Data =
##############################

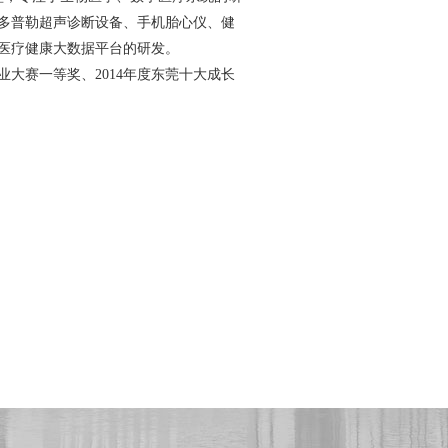
多普勒超声诊断设备、手机胎心仪、健
医疗健康大数据平台的研发。
大赛一等奖、2014年度东莞十大成长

##############################

Problem to work on = Only the pictures are to be left out; print everything else in the listing exactly.

Response =
多普勒超声诊断设备、手机胎心仪、健
医疗健康大数据平台的研发。
大赛一等奖、2014年度东莞十大成长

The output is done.